Pointe Coupee Parish Sheriff Bud Torres said Morris died from blunt-force trauma to the head. Detectives ruled out the possibility she had been killed during a robbery attempt because nothing was taken from the house.

Investigators said Thursday they think the victim was killed sometime Monday or Tuesday.

The slaying took place in what Morris’ neighbors described as a tight-knit community of retirees living on a dead-end street who all looked out for one another.

Morris’ body was discovered by Battley’s mother, Connie Morris, 53, who said Wednesday she went to check on her mother after learning from her brother, who is Beulah Morris’ son, that Beulah Morris hadn’t answered the door when he knocked.

“She was in the kitchen, wrapped up in a quilt or blanket,” Connie Morris said. “The bed was untouched. I didn’t see anything out of place.”

Connie Morris said Wednesday her last contact with her mother came Saturday, when they had a telephone conversation. But Connie Morris declined to answer questions Friday regarding her son’s arrest in her mother’s slaying.

Sheriff’s Capt. Bret Robillard said Friday that Battley had no prior criminal convictions.

Homicide investigators arrested Battley at the Acadia Vermilion Hospital in Lafayette.

Sheriff Torres said Battley admitted himself to the hospital, citing mental issues.

According to Vermilion Hospital’s website, the 54-bed facility provides care to patients suffering from mental illness and chemical dependency.

Torres said Friday the Sheriff’s Office is awaiting the results of a medical evaluation of Battley to help determine the future course of its investigation.

“He’s talking to us (but) we don’t know the value of his statements, given his possible mental conditions,” Torres said. “In cases like this, we let the shrinks evaluate them and then they give us their opinion.”

Annette Battley, who lived across the street from Beulah Morris for more than 40 years, said Brandon Battley has struggled with mental issues all his life. Annette Battley added that Brandon Battley is her father’s third cousin.

“He used to go in and out of a mental hospital in Denham Springs,” Annette Battley said. “I feel so sorry for him, too. He used to play with my children. When he was younger, he was OK. He got worse when he was older.”

Peter Purpera, an investigator with the Pointe Coupee Parish Coroner’s Office, declined to comment Friday on whether his office was ever asked to take Brandon Battley into protective custody for mental evaluations.

Under Louisiana law, family members may file protective custody applications with any parish coroner’s office for someone they suspect may be suffering from mental illness or substance abuse.

Annette Battley said she hadn’t seen Brandon Battley in several weeks, but his alleged involvement in Beulah Morris’ death wasn’t a “complete shock” to her: “The way people were saying she was found in that house, I suspected it might have been him.”

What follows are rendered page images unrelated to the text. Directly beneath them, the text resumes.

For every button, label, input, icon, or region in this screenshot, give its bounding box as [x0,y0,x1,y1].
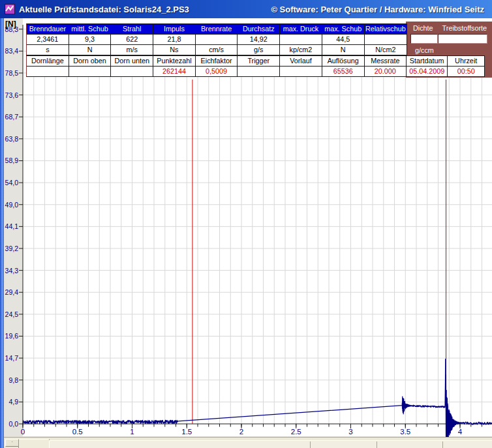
x-tick-label: 0 [21,428,25,436]
y-tick-label: 54,0 [5,179,19,187]
y-tick-label: 58,9 [5,157,19,164]
results-unit-cell: N [322,45,365,55]
y-tick-label: 19,6 [5,332,19,340]
settings-header-cell: Dorn unten [111,56,153,67]
x-tick-label: 2.5 [291,428,301,436]
settings-header-cell: Auflösung [322,56,365,67]
results-unit-cell: m/s [111,45,153,55]
settings-value-cell [111,67,153,76]
bottom-panel-tab[interactable] [18,439,50,448]
results-value-cell: 21,8 [153,35,196,45]
bottom-panel-header-strip [49,440,492,448]
window-title: Aktuelle Prüfstandsdatei: Solaris24_2.PS… [19,5,189,14]
bottom-panel-divider [442,441,443,448]
y-tick-label: 83,4 [5,47,19,55]
title-bar: Aktuelle Prüfstandsdatei: Solaris24_2.PS… [0,0,492,18]
results-unit-cell: N [69,45,112,55]
settings-value-cell [280,67,322,76]
results-header-cell: Brenndauer [27,24,69,35]
y-tick-label: 34,3 [5,267,19,275]
settings-table: DornlängeDorn obenDorn untenPunktezahlEi… [26,55,485,77]
settings-header-cell: Messrate [365,56,407,67]
y-tick-label: 29,4 [5,288,19,296]
x-tick-label: 1.5 [181,428,192,436]
settings-header-cell: Punktezahl [153,56,196,67]
bottom-panel-divider [310,441,311,448]
results-unit-cell: g/s [238,45,280,55]
y-tick-label: 14,7 [5,354,19,362]
results-header-cell: Brennrate [196,24,238,35]
results-unit-cell: kp/cm2 [280,45,322,55]
settings-value-cell: 262144 [153,67,196,76]
results-value-cell: 622 [111,35,153,45]
settings-value-cell [27,67,69,76]
x-tick-label: 2 [239,428,243,436]
y-tick-label: 63,8 [5,135,19,143]
results-header-cell: Strahl [111,24,153,35]
settings-value-cell: 20.000 [365,67,407,76]
results-header-cell: Durchsatz [238,24,280,35]
results-value-cell: 14,92 [238,35,280,45]
y-tick-label: 68,7 [5,113,19,121]
results-value-cell: 9,3 [69,35,112,45]
y-tick-label: 39,2 [5,245,19,252]
y-tick-label: 73,6 [5,91,19,99]
thrust-chart: 0,04,99,814,719,624,529,434,339,244,149,… [0,18,492,448]
results-unit-cell: s [27,45,69,55]
x-tick-label: 3.5 [400,428,410,436]
app-window: Aktuelle Prüfstandsdatei: Solaris24_2.PS… [0,0,492,448]
results-header-cell: max. Schub [322,24,365,35]
settings-header-cell: Vorlauf [280,56,322,67]
bottom-panel-button[interactable]: · [5,439,19,447]
settings-header-cell: Uhrzeit [448,56,484,67]
density-label: Dichte [413,24,433,32]
y-tick-label: 78,5 [5,69,19,77]
x-tick-label: 3 [348,428,352,436]
results-header-cell: mittl. Schub [69,24,112,35]
bottom-panel-divider [377,441,377,448]
y-tick-label: 9,8 [8,376,18,384]
y-tick-label: 4,9 [8,398,18,406]
bottom-panel: · [3,437,492,448]
x-tick-label: 4 [458,428,463,436]
fuel-type-label: Treibstoffsorte [442,24,487,32]
settings-header-cell: Startdatum [407,56,448,67]
results-value-cell: 2,3461 [27,35,69,45]
y-tick-label: 49,0 [5,201,19,209]
settings-value-cell: 00:50 [448,67,484,76]
results-table: Brenndauermittl. SchubStrahlImpulsBrennr… [26,23,407,55]
results-value-cell [196,35,238,45]
y-tick-label: 24,5 [5,310,19,318]
results-unit-cell: Ns [153,45,196,55]
results-header-cell: Impuls [153,24,196,35]
settings-header-cell: Dornlänge [27,56,69,67]
results-header-cell: Relativschub [365,24,407,35]
plot-background [23,18,492,436]
settings-header-cell: Eichfaktor [196,56,238,67]
fuel-panel-headers: Dichte Treibstoffsorte [406,24,492,32]
x-tick-label: 1 [130,428,134,436]
settings-header-cell: Dorn oben [69,56,112,67]
results-unit-cell: cm/s [196,45,238,55]
y-tick-label: 0,0 [8,420,18,428]
results-value-cell: 44,5 [322,35,365,45]
app-icon [5,4,15,14]
results-header-cell: max. Druck [280,24,322,35]
settings-value-cell: 65536 [322,67,365,76]
results-value-cell [280,35,322,45]
x-tick-label: 0.5 [72,428,83,436]
settings-value-cell: 05.04.2009 [407,67,448,76]
window-credit: © Software: Peter Quartier / Hardware: W… [271,5,484,14]
results-unit-cell: N/cm2 [365,45,407,55]
settings-header-cell: Trigger [238,56,280,67]
y-axis-unit-label: [N] [5,20,16,29]
y-tick-label: 44,1 [5,222,19,230]
density-input[interactable] [410,34,438,44]
fuel-type-input[interactable] [438,34,487,44]
window-left-border [0,18,4,448]
results-value-cell [365,35,407,45]
settings-value-cell: 0,5009 [196,67,238,76]
density-unit-label: g/ccm [415,46,434,54]
settings-value-cell [238,67,280,76]
settings-value-cell [69,67,112,76]
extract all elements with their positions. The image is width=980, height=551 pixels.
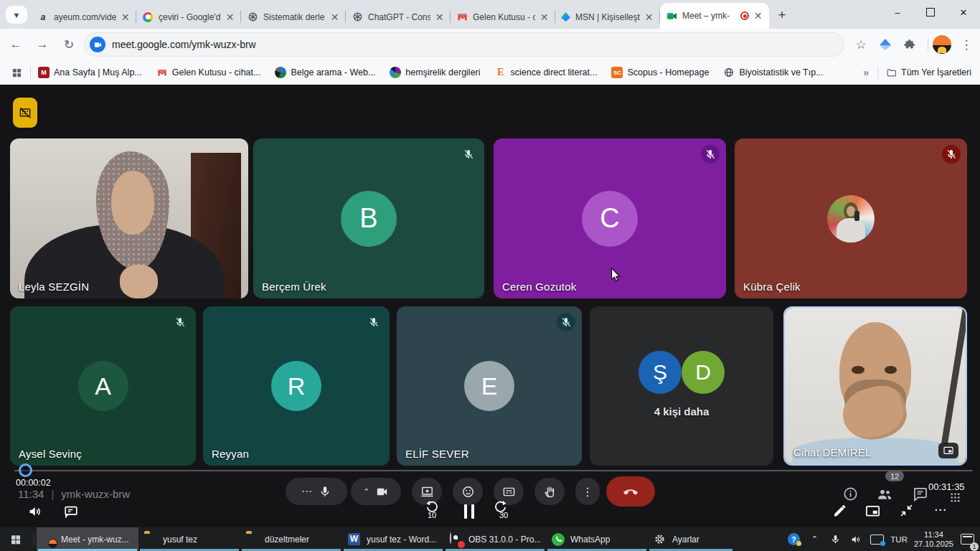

However, Harold Terrance, Morris’ 63-year-old next-door neighbor, said the grandson’s arrest did surprise him.

“I couldn’t see him doing that,” Terrance said Friday. “He cared for her. He had great respect for her. But you just never know, I guess.

“I didn’t see him there on a regular basis — just a few times when he was over there cutting her grass,” Terrance said. “But I always believed it had to be somebody she knew because it wasn’t forced entry.”